ICT4D Blog

Digital Divide and Digital Literacy approaches

We’re used to see the Digital Divide defined two ways:

A correct definition of digital development and e-readiness relies on an accurate definition of what digital divide is (all in all, the same thing). Forgeting what Digital Literacy is and implies is, usually, what lacks in all this concepts around the Digital Divide and a functiona empowerment of ICTs.

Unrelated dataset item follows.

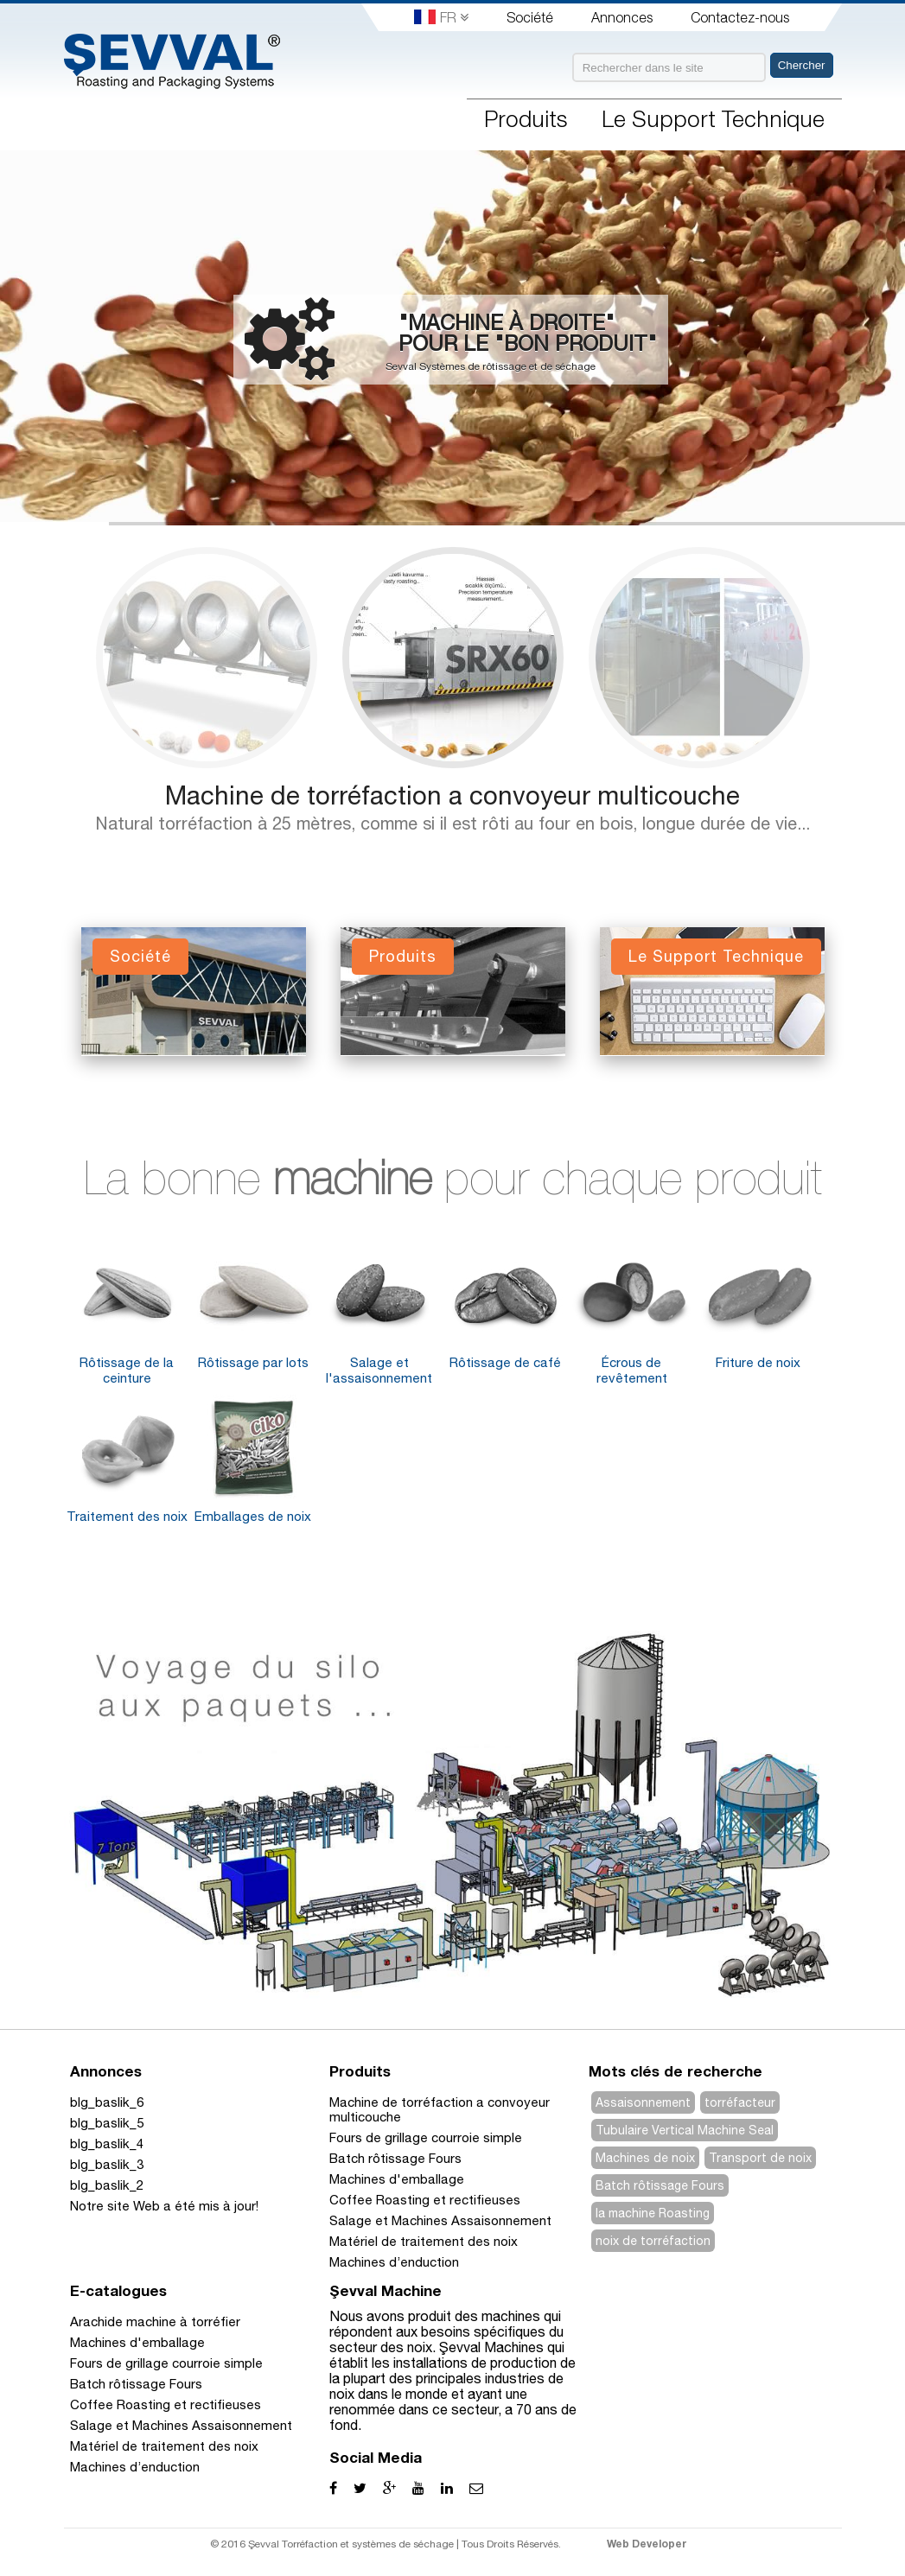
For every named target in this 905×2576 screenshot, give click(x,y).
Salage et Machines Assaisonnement (440, 2220)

Here come two interesting references to add to the well known Mark Warschauer seminal articles:

Selwyn, N. (2004). “Reconsidering political and popular understandings of the digital divide”. In New Media & Society, Vol 6 (3), 341–362. London: SAGE Publications

The author starts with four main questions:

(1) what is meant by ICT;
(2) what is meant by ‘access’;
(3) what is the relationship between ‘access to ICT’ and ‘use of ICT’; and
(4) how can we best consider the consequences of engagement with ICT

and answers back proposing four categories of digital development or, as he calls it, stages in the Digital Divide:

(1) Formal/theoretical ‘access’ to ICTs and content
(2) Effective ‘access’ to ICTs and content
(3) Engagement with ICTs and content
(4) Outcomes – actual and perceived Immediate/short term consequences of ICT use. Consequences – actual and perceived

Selwyn is somehow based — it’s cited in his bibliography — in the following work:

Carvin, A. (2000). “More Than Just Access: Fitting Literacy and Content into the Digital Divide Equation”. In Educause Review, November/December 2000, 38-47. Boulder: Educause.

Where the author categorizes the different skills that allow the user to fully access and benefit from ICTs:

(1) Basic Literacy: Can I read and write?
(2) Functional Literacy: Can I put my reading and writing skills to daily use?
(3) Occupational Literacy: Do I know the basics of working in a business environment?
(4) Technological Literacy: Can I use common IT tools effectively?
(5) Information Literacy: Can I discern the quality of content?
(6) Adaptive Literacy: Can I develop new skills along the way?

In my point of view, while Basic Literacy is a must, it does not belong to Digital Literacy in a strict sense. On the other end of the classification, I’d add e-Awareness, as the ability to understand what’s happening in the world and how ICTs are changing it and, thus, how do I have to react to this. Maybe this concept is included in the Adaptive Literacy category, but I guess I’d add it as a 6th category (provided I’d didn’t include the first one, Basic Literacy).

Highly recommended reading both articles.